# [Page images and extracted text]
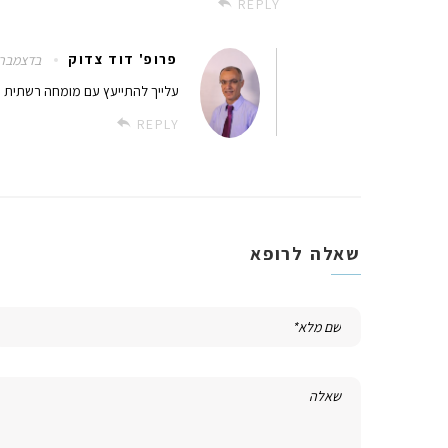
REPLY
פרופ' דוד צדוק
28 בדצמבר 018
עלייך להתייעץ עם מומחה רשתית
REPLY
שאלה לרופא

# [What you need to do]
Only an exact copy of the records counts as an answer. Leave out the images.

# [Answer for this exercise]
REPLY
פרופ' דוד צדוק
28 בדצמבר 018
עלייך להתייעץ עם מומחה רשתית
REPLY
שאלה לרופא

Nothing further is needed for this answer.